■ What you will do: Repeat the data word for word, excluding every picture.

■ Records to use:
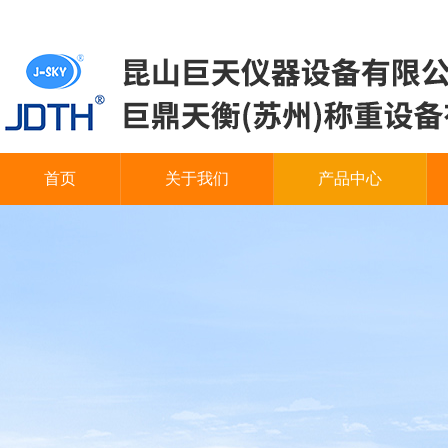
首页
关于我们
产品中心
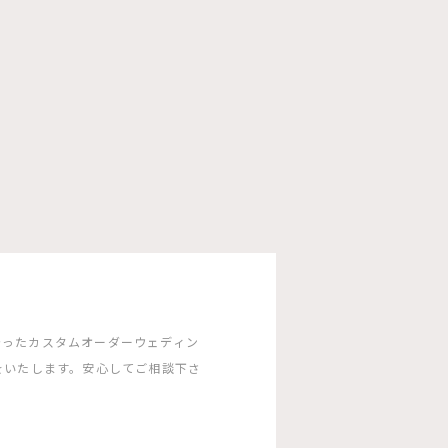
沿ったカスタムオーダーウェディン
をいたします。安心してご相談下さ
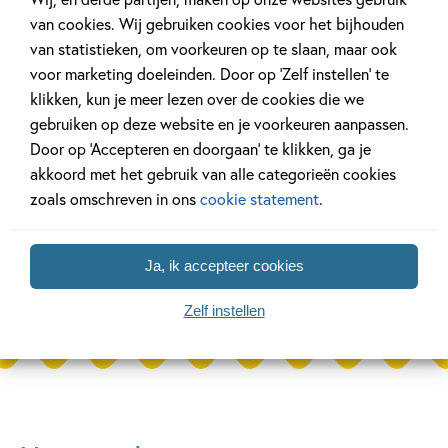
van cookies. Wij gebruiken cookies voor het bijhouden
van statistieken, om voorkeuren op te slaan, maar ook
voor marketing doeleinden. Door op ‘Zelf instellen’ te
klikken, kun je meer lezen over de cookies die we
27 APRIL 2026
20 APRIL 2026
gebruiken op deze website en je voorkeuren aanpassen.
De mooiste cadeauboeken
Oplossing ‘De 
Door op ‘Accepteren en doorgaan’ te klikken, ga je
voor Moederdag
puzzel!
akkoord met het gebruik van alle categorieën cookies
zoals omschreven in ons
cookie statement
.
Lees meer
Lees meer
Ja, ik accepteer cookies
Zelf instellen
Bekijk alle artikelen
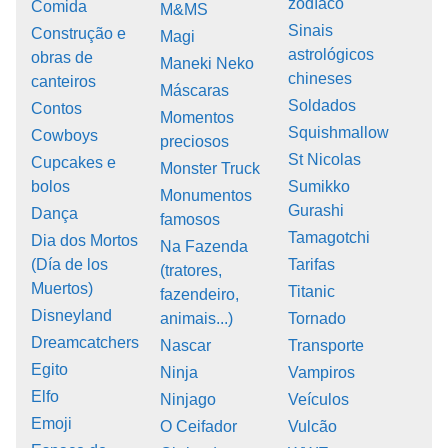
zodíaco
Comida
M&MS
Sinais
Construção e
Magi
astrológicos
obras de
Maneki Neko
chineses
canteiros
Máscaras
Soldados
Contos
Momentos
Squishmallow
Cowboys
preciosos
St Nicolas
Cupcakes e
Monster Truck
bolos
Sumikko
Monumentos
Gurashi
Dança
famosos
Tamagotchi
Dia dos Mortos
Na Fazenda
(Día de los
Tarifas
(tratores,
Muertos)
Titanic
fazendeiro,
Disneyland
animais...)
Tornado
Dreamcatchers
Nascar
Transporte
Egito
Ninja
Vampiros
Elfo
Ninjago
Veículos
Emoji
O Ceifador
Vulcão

■ Answer box:
首页
关于我们
产品中心
沿ったカスタムオーダーウェディン
をいたします。安心してご相談下さ
van cookies. Wij gebruiken cookies voor het bijhouden
van statistieken, om voorkeuren op te slaan, maar ook
voor marketing doeleinden. Door op ‘Zelf instellen’ te
klikken, kun je meer lezen over de cookies die we
27 APRIL 2026
20 APRIL 2026
gebruiken op deze website en je voorkeuren aanpassen.
De mooiste cadeauboeken
Oplossing ‘De 
Door op ‘Accepteren en doorgaan’ te klikken, ga je
voor Moederdag
puzzel!
akkoord met het gebruik van alle categorieën cookies
zoals omschreven in ons
cookie statement
.
Lees meer
Lees meer
Ja, ik accepteer cookies
Zelf instellen
Bekijk alle artikelen
zodíaco
Comida
M&MS
Sinais
Construção e
Magi
astrológicos
obras de
Maneki Neko
chineses
canteiros
Máscaras
Soldados
Contos
Momentos
Squishmallow
Cowboys
preciosos
St Nicolas
Cupcakes e
Monster Truck
bolos
Sumikko
Monumentos
Gurashi
Dança
famosos
Tamagotchi
Dia dos Mortos
Na Fazenda
(Día de los
Tarifas
(tratores,
Muertos)
Titanic
fazendeiro,
Disneyland
animais...)
Tornado
Dreamcatchers
Nascar
Transporte
Egito
Ninja
Vampiros
Elfo
Ninjago
Veículos
Emoji
O Ceifador
Vulcão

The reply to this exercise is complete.